Putting the data into a graph

We will be using the NetworkX package, an intuitive yet extremely well documented library for dealing with all things graph-related in python.

In particular, we will be using nx.DiGraph, which is just a (weighted) directed graph. I was initially concerned that it’d be difficult to get the data in: python libraries often adopt their own weird conventions and you have to modify your data so that is in the correct format. This was not really the case with NetworkX, it turns out that we already did most of the hard work when we put the data into our pandas adjacency matrix.

Firstly, we take negative logs as discussed in the previous post. Secondly, in our dataframe we currently have NaN whenever there is no edge between two vertices. To make a valid nx.DiGraph, we need to set these to zero. Lastly, we transpose the dataframe because NetworkX uses a different row/column convention. We then pass this processed dataframe into the nx.Digraph constructor. Summarised in one line:

g = nx.DiGraph(-np.log(df).fillna(0).T)

Bellman-Ford

To implement Bellman-Ford, we make use of the funky defaultdict data structure. As the name suggests, it works exactly like a python dict, except that if you query a key that is not present you get a certain default value back. The first part of our implementation is quite standard, as we are just doing the $n - 1$ edge-relaxations where n is the number of vertices.

But because the ‘classic’ Bellman-Ford does not actually return negative-weight cycles, the second part of our implementation is a bit more complicated. The key idea is that if after $n-1$ relaxations, there is an edge that can be relaxed further then that edge must be on a negative weight cycle. So to find this cycle we walk back along the predecessors until a cycle is detected, then return the cyclic portion of that walk. In order to prevent subsequent redundancy, we mark these vertices as ‘seen’ via another defaultdict. This procedure adds a linear cost to Bellman-Ford since we have to iterate over all the edges, but the asymptotic complexity overall remains $O(VE)$.

def bellman_ford_return_cycle(g, s):
    n = len(g.nodes())
    d = defaultdict(lambda: math.inf)  # distances dict
    p = defaultdict(lambda: -1)  # predecessor dict
    d[s] = 0

    for _ in range(n - 1):
        for u, v in g.edges():
            # Bellman-Ford relaxation
            weight = g[u][v]["weight"]
            if d[u] + weight < d[v]:
                d[v] = d[u] + weight
                p[v] = u  # update pred

        # Find cycles if they exist
        all_cycles = []
        seen = defaultdict(lambda: False)

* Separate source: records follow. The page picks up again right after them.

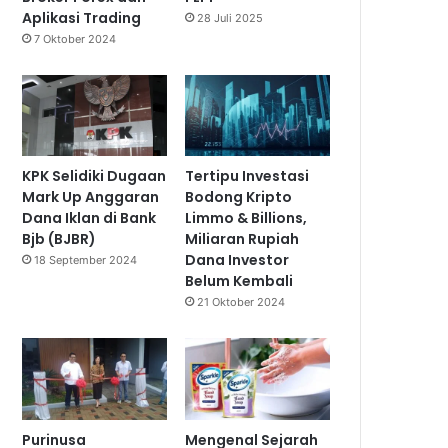
Aplikasi Trading
28 Juli 2025
7 Oktober 2024
KPK Selidiki Dugaan
Tertipu Investasi
Mark Up Anggaran
Bodong Kripto
Dana Iklan di Bank
Limmo & Billions,
Bjb (BJBR)
Miliaran Rupiah
Dana Investor
18 September 2024
Belum Kembali
21 Oktober 2024
Purinusa
Mengenal Sejarah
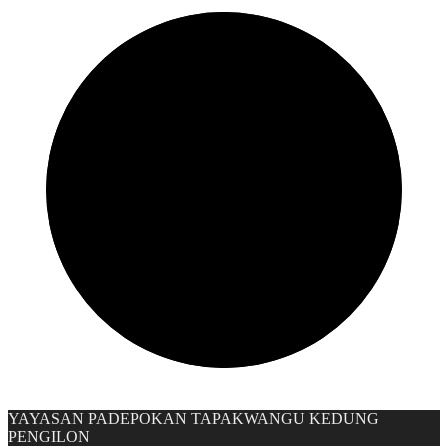
YAYASAN PADEPOKAN TAPAKWANGU KEDUNG
PENGILON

        for u, v in g.edges():
            if seen[v]:
                continue
            # If we can relax further there must be a neg-weight cycle
            weight = g[u][v]["weight"]
            if d[u] + weight < d[v]:
                cycle = []
                x = v
                while True:
                    # Walk back along preds until a cycle is found
                    seen[x] = True
                    cycle.append(x)
                    x = p[x]
                    if x == v or x in cycle:
                        break
                # Slice to get the cyclic portion
                idx = cycle.index(x)
                cycle.append(x)
                all_cycles.append(cycle[idx:][::-1])
        return all_cycles

As a reminder, this function returns all negative-weight cycles reachable from a given source vertex (returning the empty list if there are none). To find all negative-weight cycles, we can simply call the above procedure on every vertex then eliminate duplicates.

def all_negative_cycles(g):
    all_paths = []
    for v in g.nodes():
        all_paths.append(bellman_ford_negative_cycles(g, v))
    flattened = [item for sublist in all_paths for item in sublist]
    return [list(i) for i in set(tuple(j) for j in flattened)]

Tying it all together

The last thing we need is a function that calculates the value of an arbitrage opportunity given a negative-weight cycle on a graph. This is easy to implement: we just find the total weight along the path then exponentiate the negative total (because our weights are the negative log of the exchange rates).

def calculate_arb(cycle, g, verbose=True):
    total = 0
    for (p1, p2) in zip(cycle, cycle[1:]):
        total += g[p1][p2]["weight"]
    arb = np.exp(-total) - 1
    if verbose:
        print("Path:", cycle)
        print(f"{arb*100:.2g}%\n")
    return arb


def find_arbitrage(filename="snapshot.csv"):
    df = pd.read_csv(filename, header=0, index_col=0)
    g = nx.DiGraph(-np.log(df).fillna(0).T)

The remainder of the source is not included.